It’s been a rough few years for science fiction on television. While Star Trek hit its heyday back in the 90s, and Battlestar Galactica owned the 2000s, there hasn’t been much of significance in recent times. Sure, there’s a Fringe here and there, and the SyFy Channel has started investing in the likes of Killjoys and The Expanse. But promising, thought-provoking science fiction on a regular basis has been depressingly hard to come by.
Seth MacFarlane’s The Orville debuted last week to largely negative reviews. It was lambasted for a confused tonal quality, with critics expressing frustration at the uncertainty of what exactly the show is trying to be: an imbalanced dramedy in the realm of Spaceballs and Galaxy Quest, while perhaps also striving to be a kind of Star Trek of its own.
But the thing is, The Orville honestly isn’t all that bad. In fact it already has a lot going for it; there are kinks, but no more dramatically so than most show pilots. (And there are plenty of go-to examples of a great TV show that developed out of a so-so premiere.) It also has solid plotting, a foundation for interesting characters, and a refreshing new attempt to revitalize the genre.
It's A "Classic" Science Fiction Show
It's encouraging to have someone making an honest attempt – any attempt – to put science fiction on network television again, something that’s been scarce to the point of non-existent. It’s been even more rare to find anyone attempting classic science fiction fare: futuristic, outer space exploration, and a myriad of alien races.
And that’s where a lot of the show’s charm comes from – its obvious affection for the Star Trek model. There's a wistfulness to the premiere, hearkening back to an era of TV that thrilled in the adventure of space exploration, and the fun of less grim genre storytelling. One that needn’t cater more to the action-movie crowd - as the recent Star Trek films have done - but instead invests in exploration, alien relationships, and emphasizing the “science” part of the genre descriptor.
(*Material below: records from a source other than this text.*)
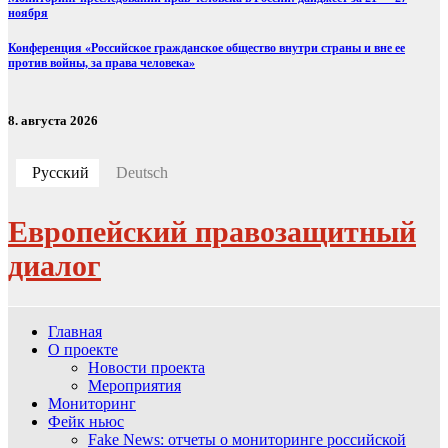
ноября
Конференция «Российское гражданское общество внутри страны и вне ее
против войны, за права человека»
8. августа 2026
Русский
Deutsch
Европейский правозащитный
диалог
Главная
О проекте
Новости проекта
Мероприятия
Мониторинг
Фейк ньюс
Fake News: отчеты о мониторинге российской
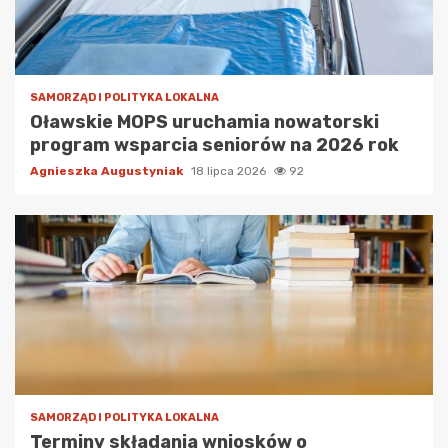
SAMORZĄD I POLITYKA LOKALNA
Oławskie MOPS uruchamia nowatorski
program wsparcia seniorów na 2026 rok
Agnieszka Augustyniak
18 lipca 2026
92
SAMORZĄD I POLITYKA LOKALNA
Terminy składania wniosków o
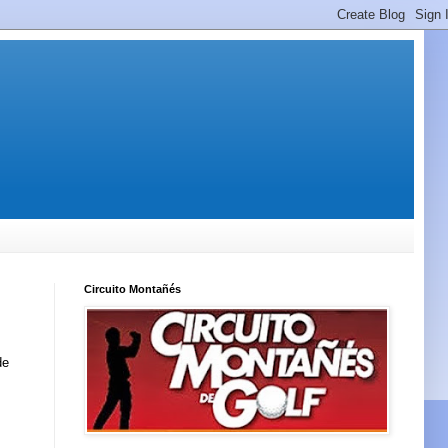
Circuito Montañés
de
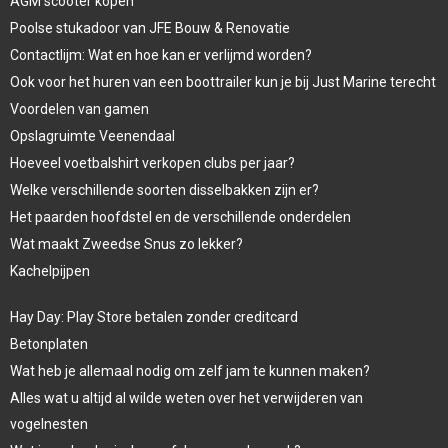
AGM scooter kopen
Poolse stukadoor van JFE Bouw & Renovatie
Contactlijm: Wat en hoe kan er verlijmd worden?
Ook voor het huren van een boottrailer kun je bij Just Marine terecht
Voordelen van gamen
Opslagruimte Veenendaal
Hoeveel voetbalshirt verkopen clubs per jaar?
Welke verschillende soorten disselbakken zijn er?
Het paarden hoofdstel en de verschillende onderdelen
Wat maakt Zweedse Snus zo lekker?
Kachelpijpen
Hay Day: Play Store betalen zonder creditcard
Betonplaten
Wat heb je allemaal nodig om zelf jam te kunnen maken?
Alles wat u altijd al wilde weten over het verwijderen van
vogelnesten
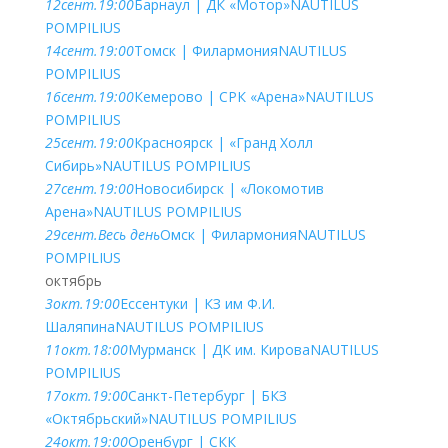
12
сент.
19:00
Барнаул | ДК «Мотор»
NAUTILUS
POMPILIUS
14
сент.
19:00
Томск | Филармония
NAUTILUS
POMPILIUS
16
сент.
19:00
Кемерово | СРК «Арена»
NAUTILUS
POMPILIUS
25
сент.
19:00
Красноярск | «Гранд Холл
Сибирь»
NAUTILUS POMPILIUS
27
сент.
19:00
Новосибирск | «Локомотив
Арена»
NAUTILUS POMPILIUS
29
сент.
Весь день
Омск | Филармония
NAUTILUS
POMPILIUS
октябрь
3
окт.
19:00
Ессентуки | КЗ им Ф.И.
Шаляпина
NAUTILUS POMPILIUS
11
окт.
18:00
Мурманск | ДК им. Кирова
NAUTILUS
POMPILIUS
17
окт.
19:00
Санкт-Петербург | БКЗ
«Октябрьский»
NAUTILUS POMPILIUS
24
окт.
19:00
Оренбург | СКК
In a very real way, The Orville is Star Trek without all the baggage. For all that Star Trek is a wonderful franchise, it's very difficult to drop into it given the abundance of canon, complex history, and numerous TV shows and movies to work around. The Orville invents its own new canon that seeks to accomplish what classic Star Trek did back in the day, without having to cater to all those demands.
It's Willing To Actually Be Science Fiction
There has perhaps been a growing fear about including the more challenging concepts of science fiction in big and small-screen adaptations of the genre, yet The Orville hasn't shied away from that. In its first two episodes, it's already touched on ideas of science and the complexities of alien relationships. And in the arena of futuristic space opera, it's pretty much the first time anyone has attempted such since the last Star Trek TV series went off the air.
Which is another reason to be rooting for The Orville to succeed. If it becomes a ratings hit for Fox, and if it makes any kind of cultural impact whatsoever, it will inspire more to do the same. It could become the first in a line of science and science-fiction driven television – the kind that has been depressingly lacking for far too long.
The show has a bit of work to do in settling its tone and becoming more comfortable in its own skin. But given time, it could very well live up to its potential, in its earnest love for optimistic, adventurous science fiction storytelling. And while Star Trek has been struggling to play catch up in the modern era of film and TV, The Orville could very well show how it's done. If we’re lucky, maybe the success of The Orville could help even Star Trek to find its own way into the 21st century.